_WHAT THE EXERCISE ASKS_
Lines in the listing below that contain the string "English" are to be found and copied.

===== DATA EXTRACTS =====

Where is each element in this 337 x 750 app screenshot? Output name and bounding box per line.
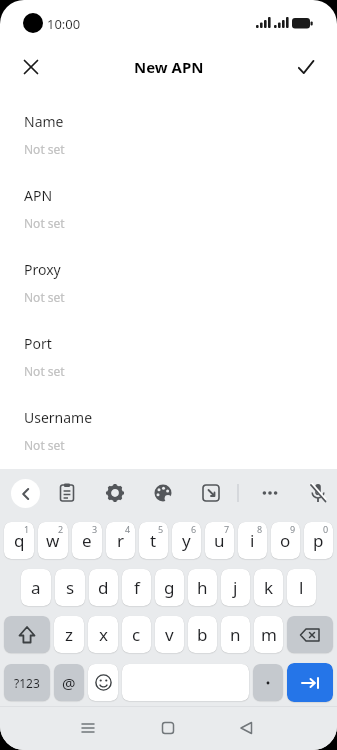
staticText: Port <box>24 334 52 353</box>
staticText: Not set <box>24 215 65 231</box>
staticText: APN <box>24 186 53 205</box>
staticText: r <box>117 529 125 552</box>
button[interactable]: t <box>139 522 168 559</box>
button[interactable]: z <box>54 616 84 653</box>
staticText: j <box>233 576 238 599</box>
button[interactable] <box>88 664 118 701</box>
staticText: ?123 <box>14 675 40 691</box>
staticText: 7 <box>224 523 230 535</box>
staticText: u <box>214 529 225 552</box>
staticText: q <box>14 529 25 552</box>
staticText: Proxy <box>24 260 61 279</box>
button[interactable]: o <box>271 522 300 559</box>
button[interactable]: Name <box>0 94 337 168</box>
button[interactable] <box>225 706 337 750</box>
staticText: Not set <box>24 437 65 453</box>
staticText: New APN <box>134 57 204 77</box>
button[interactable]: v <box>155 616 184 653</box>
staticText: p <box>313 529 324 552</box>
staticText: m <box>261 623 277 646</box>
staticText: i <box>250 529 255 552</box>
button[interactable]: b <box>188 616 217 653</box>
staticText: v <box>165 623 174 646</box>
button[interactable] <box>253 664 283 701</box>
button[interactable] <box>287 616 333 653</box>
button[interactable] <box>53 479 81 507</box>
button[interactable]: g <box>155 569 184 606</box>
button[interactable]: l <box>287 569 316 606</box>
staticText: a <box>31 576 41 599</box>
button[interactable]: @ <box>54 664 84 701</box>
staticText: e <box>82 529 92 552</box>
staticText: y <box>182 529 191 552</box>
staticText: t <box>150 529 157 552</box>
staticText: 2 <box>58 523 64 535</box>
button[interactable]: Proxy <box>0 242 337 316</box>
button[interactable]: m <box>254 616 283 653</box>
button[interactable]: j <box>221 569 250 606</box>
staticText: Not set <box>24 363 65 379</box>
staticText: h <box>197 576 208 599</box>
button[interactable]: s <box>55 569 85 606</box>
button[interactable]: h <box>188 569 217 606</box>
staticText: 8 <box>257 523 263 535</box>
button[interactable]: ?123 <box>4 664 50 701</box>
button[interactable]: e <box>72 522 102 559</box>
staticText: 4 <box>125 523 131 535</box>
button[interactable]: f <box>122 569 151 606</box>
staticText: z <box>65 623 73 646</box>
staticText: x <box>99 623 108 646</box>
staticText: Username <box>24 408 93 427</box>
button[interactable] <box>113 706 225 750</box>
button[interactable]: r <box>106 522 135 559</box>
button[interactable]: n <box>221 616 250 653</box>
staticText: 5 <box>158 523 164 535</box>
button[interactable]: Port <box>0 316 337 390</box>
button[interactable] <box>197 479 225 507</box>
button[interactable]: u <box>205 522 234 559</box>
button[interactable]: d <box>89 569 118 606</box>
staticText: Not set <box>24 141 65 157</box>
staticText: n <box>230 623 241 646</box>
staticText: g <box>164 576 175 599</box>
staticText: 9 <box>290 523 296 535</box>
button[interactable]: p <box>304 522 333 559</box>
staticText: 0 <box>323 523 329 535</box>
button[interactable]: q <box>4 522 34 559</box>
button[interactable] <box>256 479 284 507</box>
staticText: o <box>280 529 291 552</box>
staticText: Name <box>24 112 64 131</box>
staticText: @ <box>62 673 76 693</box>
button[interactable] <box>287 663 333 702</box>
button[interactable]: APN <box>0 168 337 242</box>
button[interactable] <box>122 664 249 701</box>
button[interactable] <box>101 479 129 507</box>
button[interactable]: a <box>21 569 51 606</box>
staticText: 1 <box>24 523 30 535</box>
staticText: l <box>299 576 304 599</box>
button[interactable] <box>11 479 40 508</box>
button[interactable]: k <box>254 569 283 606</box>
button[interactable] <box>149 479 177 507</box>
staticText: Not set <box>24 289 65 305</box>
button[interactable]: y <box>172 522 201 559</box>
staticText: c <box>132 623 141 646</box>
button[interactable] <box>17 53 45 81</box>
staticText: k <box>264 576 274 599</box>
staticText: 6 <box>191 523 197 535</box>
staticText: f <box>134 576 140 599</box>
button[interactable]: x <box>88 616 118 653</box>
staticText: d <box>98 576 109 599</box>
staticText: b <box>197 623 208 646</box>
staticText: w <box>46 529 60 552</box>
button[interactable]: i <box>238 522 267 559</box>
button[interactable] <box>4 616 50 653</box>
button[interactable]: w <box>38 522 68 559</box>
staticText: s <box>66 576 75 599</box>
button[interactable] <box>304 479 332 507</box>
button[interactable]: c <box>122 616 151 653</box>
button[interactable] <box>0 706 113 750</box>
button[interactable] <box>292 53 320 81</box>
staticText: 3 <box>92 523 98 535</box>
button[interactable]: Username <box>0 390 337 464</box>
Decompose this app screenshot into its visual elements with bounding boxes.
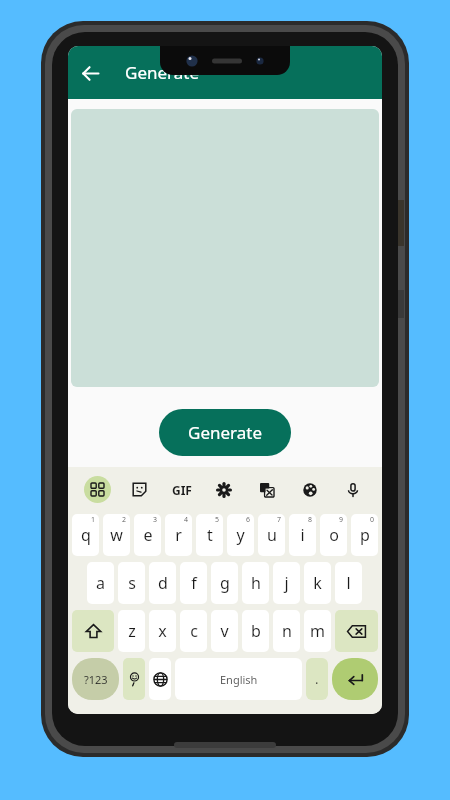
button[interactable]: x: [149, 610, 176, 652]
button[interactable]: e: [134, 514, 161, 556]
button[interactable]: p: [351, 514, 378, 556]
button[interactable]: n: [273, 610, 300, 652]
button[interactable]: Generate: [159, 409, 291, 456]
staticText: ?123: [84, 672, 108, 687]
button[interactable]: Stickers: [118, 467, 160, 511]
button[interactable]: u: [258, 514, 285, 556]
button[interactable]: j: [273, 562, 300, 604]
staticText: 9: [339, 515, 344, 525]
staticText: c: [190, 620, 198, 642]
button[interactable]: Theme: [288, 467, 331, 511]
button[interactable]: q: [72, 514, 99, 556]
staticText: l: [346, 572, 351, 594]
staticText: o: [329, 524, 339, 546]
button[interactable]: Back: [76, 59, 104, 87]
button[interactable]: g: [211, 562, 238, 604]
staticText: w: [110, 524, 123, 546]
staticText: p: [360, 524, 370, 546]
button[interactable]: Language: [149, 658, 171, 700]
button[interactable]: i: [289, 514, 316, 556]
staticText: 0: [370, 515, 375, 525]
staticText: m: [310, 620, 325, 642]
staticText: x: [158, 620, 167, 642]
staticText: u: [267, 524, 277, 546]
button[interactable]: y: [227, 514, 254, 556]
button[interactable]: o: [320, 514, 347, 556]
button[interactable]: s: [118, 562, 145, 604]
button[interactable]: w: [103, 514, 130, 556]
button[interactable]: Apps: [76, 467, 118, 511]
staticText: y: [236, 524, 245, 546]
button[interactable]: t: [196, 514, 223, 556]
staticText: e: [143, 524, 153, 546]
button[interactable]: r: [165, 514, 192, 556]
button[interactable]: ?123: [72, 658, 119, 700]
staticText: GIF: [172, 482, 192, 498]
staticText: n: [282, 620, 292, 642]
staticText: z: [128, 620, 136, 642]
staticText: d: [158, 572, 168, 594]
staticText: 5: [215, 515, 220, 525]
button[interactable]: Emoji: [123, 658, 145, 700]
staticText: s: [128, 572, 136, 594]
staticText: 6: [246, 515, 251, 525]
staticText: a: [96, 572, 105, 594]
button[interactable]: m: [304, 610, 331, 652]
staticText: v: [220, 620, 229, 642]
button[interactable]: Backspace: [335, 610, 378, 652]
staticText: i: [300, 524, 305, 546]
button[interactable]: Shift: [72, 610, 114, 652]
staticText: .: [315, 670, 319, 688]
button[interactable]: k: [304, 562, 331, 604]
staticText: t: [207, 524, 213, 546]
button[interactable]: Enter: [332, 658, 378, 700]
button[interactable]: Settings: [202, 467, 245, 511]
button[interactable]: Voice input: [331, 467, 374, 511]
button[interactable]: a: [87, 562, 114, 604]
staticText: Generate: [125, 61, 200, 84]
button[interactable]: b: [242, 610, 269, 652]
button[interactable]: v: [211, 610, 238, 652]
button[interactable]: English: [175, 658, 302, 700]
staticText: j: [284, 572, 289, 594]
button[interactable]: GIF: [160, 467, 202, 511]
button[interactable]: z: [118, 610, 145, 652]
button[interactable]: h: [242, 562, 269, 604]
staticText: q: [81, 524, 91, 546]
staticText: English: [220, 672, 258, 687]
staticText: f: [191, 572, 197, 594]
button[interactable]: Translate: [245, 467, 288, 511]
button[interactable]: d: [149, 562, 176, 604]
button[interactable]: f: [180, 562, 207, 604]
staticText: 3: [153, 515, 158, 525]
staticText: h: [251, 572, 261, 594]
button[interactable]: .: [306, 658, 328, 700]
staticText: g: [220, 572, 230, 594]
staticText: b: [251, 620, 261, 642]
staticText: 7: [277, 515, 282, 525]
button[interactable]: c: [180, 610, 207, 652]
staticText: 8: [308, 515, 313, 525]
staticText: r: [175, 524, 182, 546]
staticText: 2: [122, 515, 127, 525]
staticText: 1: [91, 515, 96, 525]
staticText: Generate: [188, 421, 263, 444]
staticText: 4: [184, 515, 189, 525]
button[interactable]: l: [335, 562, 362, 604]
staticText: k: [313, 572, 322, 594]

=====

_OUTPUT FOR THIS EXERCISE_
button[interactable]: English: [175, 658, 302, 700]
staticText: English: [220, 672, 258, 687]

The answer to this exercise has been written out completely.